From fa155f8a42a95111099b8c97a6617cb81317ea6c Mon Sep 17 00:00:00 2001
From: Dale Weiler <killfieldengine@gmail.com>
Date: Mon, 24 Dec 2012 01:43:27 +0000
Subject: [PATCH] Added my awesome MT1997 PRNG, and use it instead of stdio's
 rand()/srand() .. which are implementation specific .. and simply unsafe (for
 example one of the compilers at work simply has it's standard library
 implementation of rand() return 0 always (which is perfectly conformant)).

---
 ftepp.c |  14 ++---
 gmqcc.h |   3 +
 main.c  |   3 +
 util.c  | 171 ++++++++++++++++++++++++++++++++++++++++++++++++++++++++
 4 files changed, 184 insertions(+), 7 deletions(-)
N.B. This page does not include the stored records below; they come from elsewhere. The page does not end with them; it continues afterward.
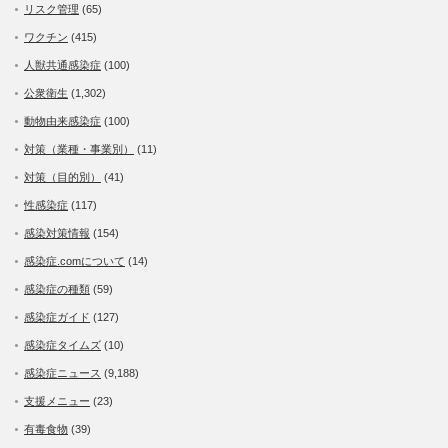
リスク管理
(65)
ワクチン
(415)
人獣共通感染症
(100)
公衆衛生
(1,302)
動物由来感染症
(100)
対策（業種・事業別）
(11)
対策（目的別）
(41)
性感染症
(117)
感染対策情報
(154)
感染症.comについて
(14)
感染症の種類
(59)
感染症ガイド
(127)
感染症タイムズ
(10)
感染症ニュース
(9,188)
支援メニュー
(23)
有毒食物
(39)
diff --git a/ftepp.c b/ftepp.c
index e1ee582..ab51bd9 100644
--- a/ftepp.c
+++ b/ftepp.c
@@ -77,8 +77,8 @@ typedef struct {
  * Implement the predef subsystem now.  We can do this safely with the
  * help of lexer contexts.
  */  
-static int ftepp_predef_countval = 0;
-static int ftepp_predef_randval  = 0;
+static uint32_t ftepp_predef_countval = 0;
+static uint32_t ftepp_predef_randval  = 0;
 
 /* __LINE__ */
 char *ftepp_predef_line(lex_file *context) {
@@ -98,7 +98,7 @@ char *ftepp_predef_file(lex_file *context) {
 /* __COUNTER_LAST__ */
 char *ftepp_predef_counterlast(lex_file *context) {
     char   *value = (char*)mem_a(128);
-    sprintf(value, "%d", ftepp_predef_countval);
+    sprintf(value, "%u", ftepp_predef_countval);
 
     (void)context;
     return value;
@@ -107,7 +107,7 @@ char *ftepp_predef_counterlast(lex_file *context) {
 char *ftepp_predef_counter(lex_file *context) {
     char   *value = (char*)mem_a(128);
     ftepp_predef_countval ++;
-    sprintf(value, "%d", ftepp_predef_countval);
+    sprintf(value, "%u", ftepp_predef_countval);
     (void)context;
 
     return value;
@@ -115,8 +115,8 @@ char *ftepp_predef_counter(lex_file *context) {
 /* __RANDOM__ */
 char *ftepp_predef_random(lex_file *context) {
     char  *value = (char*)mem_a(128);
-    ftepp_predef_randval = rand() % 0xFFFF; /* short int */
-    sprintf(value, "%d", ftepp_predef_randval);
+    ftepp_predef_randval = (util_rand() % 0xFF) + 1;
+    sprintf(value, "%u", ftepp_predef_randval);
 
     (void)context;
     return value;
@@ -124,7 +124,7 @@ char *ftepp_predef_random(lex_file *context) {
 /* __RANDOM_LAST__ */
 char *ftepp_predef_randomlast(lex_file *context) {
     char   *value = (char*)mem_a(128);
-    sprintf(value, "%d", ftepp_predef_randval);
+    sprintf(value, "%u", ftepp_predef_randval);
 
     (void)context;
     return value;
diff --git a/gmqcc.h b/gmqcc.h
index 9e8af45..65161c2 100644
--- a/gmqcc.h
+++ b/gmqcc.h
@@ -260,6 +260,9 @@ size_t util_strtononcmd (const char *, char *, size_t);
 
 uint16_t util_crc16(uint16_t crc, const char *data, size_t len);
 
+void     util_seed(uint32_t);
+uint32_t util_rand();
+
 #ifdef NOTRACK
 #    define mem_a(x)    malloc (x)
 #    define mem_d(x)    free   ((void*)x)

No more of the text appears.